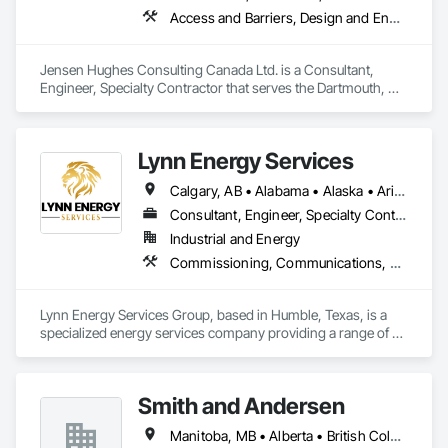
Access and Barriers, Design and Engineering, Design Coordination Services, Fire Protection Engineering, Fire Suppression
Jensen Hughes Consulting Canada Ltd. is a Consultant, 
Engineer, Specialty Contractor that serves the Dartmouth, NS 
area and specializes in Access and Barriers, Design and 
Engineering, Design Coordination Services, Fire Protection 
Engineering, Fire Suppression.
Lynn Energy Services
Calgary, AB • Alabama • Alaska • Arizona • Arkansas • California • Colorado • Connecticut • Delaware • Florida • Georgia • Idaho • Illinois • Indiana • Iowa • Kansas • Kentucky • Louisiana • Maine • Maryland • Massachusetts • Michigan • Minnesota • Mississippi • Missouri • Montana • Nebraska • Nevada • New Hampshire • New Jersey • New Mexico • New York • North Carolina • North Dakota • Ohio • Oklahoma • Oregon • Pennsylvania • Rhode Island • South Carolina • South Dakota • Tennessee • Texas • Utah • Vermont • Virginia • Washington • West Virginia • Wisconsin • Wyoming
Consultant, Engineer, Specialty Contractor, Supplier
Industrial and Energy
Commissioning, Communications, Electrical, Electrical Design and Engineering, Electrical Power Generation, Fabricated Engineered Structures, Fire Detection and Alarm, Gas Detection and Alarm, General Commissioning Requirements, Instrumentation and Control For Electrical Systems, Instrumentation and Control For Fire Suppression System, Integrated Automation Battery Monitors, Integrated Automation Software, Integrated Automation Systems For Electrical, Integrated Automation Systems For Electronic Safety, Integrated Automation Systems For Facility Equipment, Integrated Automation Ups Monitors, Project Management and Coordination, Site Controls
Lynn Energy Services Group, based in Humble, Texas, is a 
specialized energy services company providing a range of 
solutions for the oil, gas, and renewable energy industries. 
The company focuses on project execution, equipment 
solutions, and field services, supporting energy infrastructure 
Smith and Andersen
across multiple sectors.

Manitoba, MB • Alberta • British Columbia • Ontario • Saskatchewan
Key Services & Capabilities:
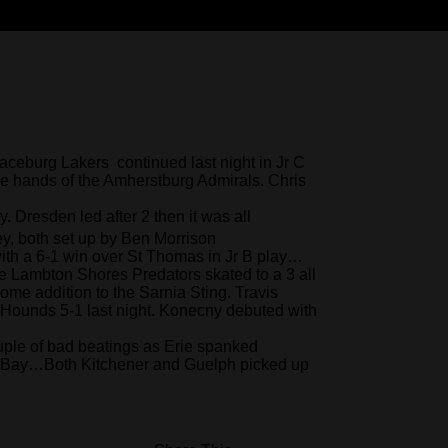
aceburg Lakers continued last night in Jr C
e hands of the Amherstburg Admirals. Chris
 Dresden led after 2 then it was all
ey, both set up by Ben Morrison
ith a 6-1 win over St Thomas in Jr B play…
 Lambton Shores Predators skated to a 3 all
ome addition to the Sarnia Sting. Travis
Hounds 5-1 last night. Konecny debuted with
ple of bad beatings as Erie spanked
h Bay…Both Kitchener and Guelph picked up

=== WORK INSTRUCTION ===
Find how many lines in the listing above contain the word "Specialty", then state that number by itself.

=== REPLY ===
2